Q.質問
私は妻と二人で借家に住んでいます。ところが先日、妻が調理のちょっとした不注意から火事を起こし、借家を全焼させてしまいました。隣家には延焼しませんでしたが、私たち夫婦はどのような責任を負うことになるのでしょうか。「失火の責任に関する法律」では、故意または重過失の場合でなければ責任を負うことはないそうですが、私達は責任を免れることが出来ますか。
A.回答
失火の責任に関する法律は、日本のように木造家屋が近接して建てられているような場合が多く、いったん出火すると広範囲に燃え広がり、その損害賠償責任も多大なものとなることから、少しの過失は責任を問わないことにしようとの意図で作られたものです。そこでは失火につき故意または重大な過失がある場合に責任を問い、軽過失の場合は免責するというものです。

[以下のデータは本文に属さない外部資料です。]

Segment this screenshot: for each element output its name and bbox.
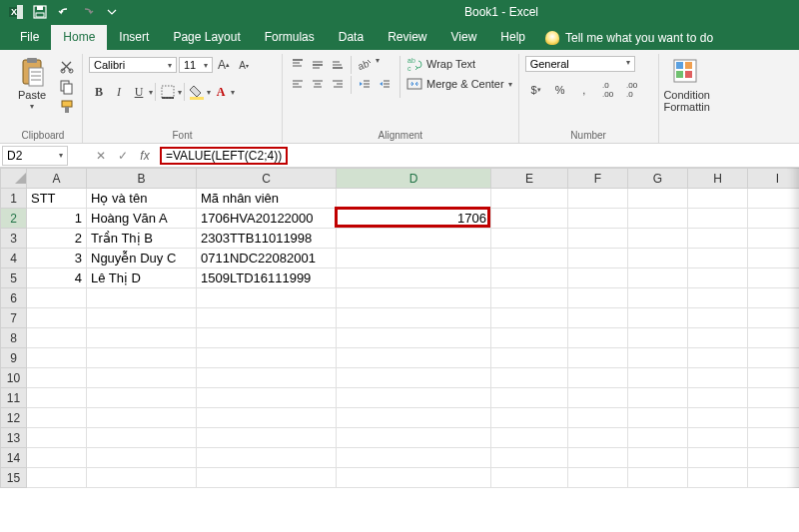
cell[interactable]: [568, 308, 628, 328]
cell[interactable]: [87, 288, 197, 308]
cell[interactable]: [748, 448, 800, 468]
cell[interactable]: [568, 448, 628, 468]
cell[interactable]: [688, 368, 748, 388]
fill-color-button[interactable]: [187, 82, 207, 102]
cell[interactable]: STT: [27, 189, 87, 209]
cell[interactable]: [87, 388, 197, 408]
redo-icon[interactable]: [76, 1, 100, 23]
font-color-button[interactable]: A: [211, 82, 231, 102]
cell[interactable]: [337, 388, 491, 408]
orientation-button[interactable]: ab: [356, 56, 374, 72]
font-name-select[interactable]: Calibri▾: [89, 57, 177, 73]
cell[interactable]: [748, 288, 800, 308]
row-header[interactable]: 7: [1, 308, 27, 328]
tab-formulas[interactable]: Formulas: [253, 25, 327, 50]
name-box[interactable]: D2 ▾: [2, 146, 68, 166]
tab-data[interactable]: Data: [327, 25, 376, 50]
cell[interactable]: [568, 229, 628, 249]
tab-help[interactable]: Help: [488, 25, 537, 50]
cell[interactable]: [628, 448, 688, 468]
cell[interactable]: [568, 408, 628, 428]
cell[interactable]: [688, 288, 748, 308]
cell[interactable]: [568, 388, 628, 408]
cell[interactable]: [688, 308, 748, 328]
decrease-font-button[interactable]: A▾: [235, 56, 253, 74]
increase-decimal-button[interactable]: .0.00: [597, 80, 619, 100]
cell[interactable]: [568, 209, 628, 229]
cell[interactable]: [27, 388, 87, 408]
row-header[interactable]: 14: [1, 448, 27, 468]
borders-button[interactable]: [158, 82, 178, 102]
increase-indent-button[interactable]: [376, 76, 394, 92]
cell[interactable]: 1706: [337, 209, 491, 229]
cell[interactable]: [491, 408, 568, 428]
cell[interactable]: [197, 468, 337, 488]
cell[interactable]: [87, 308, 197, 328]
cell[interactable]: [491, 308, 568, 328]
cell[interactable]: [568, 189, 628, 209]
cell[interactable]: [337, 408, 491, 428]
align-right-button[interactable]: [329, 76, 347, 92]
cell[interactable]: [628, 428, 688, 448]
cell[interactable]: [337, 189, 491, 209]
column-header[interactable]: I: [748, 169, 800, 189]
italic-button[interactable]: I: [109, 82, 129, 102]
cell[interactable]: [628, 249, 688, 268]
cell[interactable]: [197, 328, 337, 348]
row-header[interactable]: 2: [1, 209, 27, 229]
enter-formula-button[interactable]: ✓: [114, 149, 132, 163]
cell[interactable]: [87, 428, 197, 448]
cell[interactable]: [688, 448, 748, 468]
cell[interactable]: [197, 388, 337, 408]
cell[interactable]: [628, 368, 688, 388]
paste-button[interactable]: Paste ▾: [10, 56, 54, 111]
row-header[interactable]: 1: [1, 189, 27, 209]
cell[interactable]: [491, 388, 568, 408]
cell[interactable]: 3: [27, 249, 87, 268]
decrease-indent-button[interactable]: [356, 76, 374, 92]
cell[interactable]: [568, 368, 628, 388]
column-header[interactable]: B: [87, 169, 197, 189]
cell[interactable]: [491, 368, 568, 388]
column-header[interactable]: F: [568, 169, 628, 189]
cell[interactable]: [628, 348, 688, 368]
cell[interactable]: [688, 428, 748, 448]
cell[interactable]: [688, 249, 748, 268]
cell[interactable]: [491, 348, 568, 368]
cell[interactable]: [87, 368, 197, 388]
cell[interactable]: [491, 249, 568, 268]
cell[interactable]: [568, 428, 628, 448]
row-header[interactable]: 15: [1, 468, 27, 488]
cell[interactable]: [568, 288, 628, 308]
cell[interactable]: Họ và tên: [87, 189, 197, 209]
cell[interactable]: [628, 209, 688, 229]
cell[interactable]: [628, 328, 688, 348]
column-header[interactable]: C: [197, 169, 337, 189]
cell[interactable]: [197, 288, 337, 308]
cell[interactable]: [688, 229, 748, 249]
cell[interactable]: [197, 308, 337, 328]
cell[interactable]: [27, 468, 87, 488]
tab-insert[interactable]: Insert: [107, 25, 161, 50]
cell[interactable]: [491, 428, 568, 448]
cell[interactable]: [27, 328, 87, 348]
column-header[interactable]: G: [628, 169, 688, 189]
row-header[interactable]: 8: [1, 328, 27, 348]
comma-button[interactable]: ,: [573, 80, 595, 100]
chevron-down-icon[interactable]: ▾: [231, 88, 235, 97]
cell[interactable]: [748, 428, 800, 448]
tab-view[interactable]: View: [439, 25, 489, 50]
cell[interactable]: [491, 229, 568, 249]
cell[interactable]: [568, 268, 628, 288]
cell[interactable]: [748, 388, 800, 408]
cell[interactable]: [688, 268, 748, 288]
cell[interactable]: [27, 408, 87, 428]
font-size-select[interactable]: 11▾: [179, 57, 213, 73]
cell[interactable]: [27, 428, 87, 448]
underline-button[interactable]: U: [129, 82, 149, 102]
cell[interactable]: [87, 448, 197, 468]
cell[interactable]: [87, 468, 197, 488]
tab-home[interactable]: Home: [51, 25, 107, 50]
conditional-formatting-button[interactable]: ConditionFormattin: [665, 56, 709, 113]
cell[interactable]: [87, 348, 197, 368]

それでは、貴方の場合、損害賠償の責任を負う必要がないのでしょうか。
ここでは、不法行為(失火による加害行為責任)による損害賠償という考えと異なる考えが必要です。
貴方は家主から借家を賃貸借契約によって借りておりますので、契約責任について考える必要があります。
貴方は借家に住んでいますから、家主さんとの間で借家契約を締結しています。家主さんとの関係では借りたものを善良な管理者としての注意をもって管理し、契約が終了すると借家を家主さんに引渡す債務があります(民法400条)。ところが貴方の場合建物は焼失して無くなっていて、引渡しが出来ませんので債務不履行となります。そうすると、建物の時価相当の損害賠償義務が生じることになります。
この場合、貴方の奥さんの不注意ということですが、家主さんとの関係では履行補助者という関係になりますので、貴方の債務不履行を免れることは出来ません。
この損害賠償義務は、建物賃貸借契約によって生ずるものです。従って、責任が軽いといっても建物の管理につき善良な管理者としての注意を怠っていたことは否定することが出来ませんので、貴方は損害賠償義務を免れることはできません。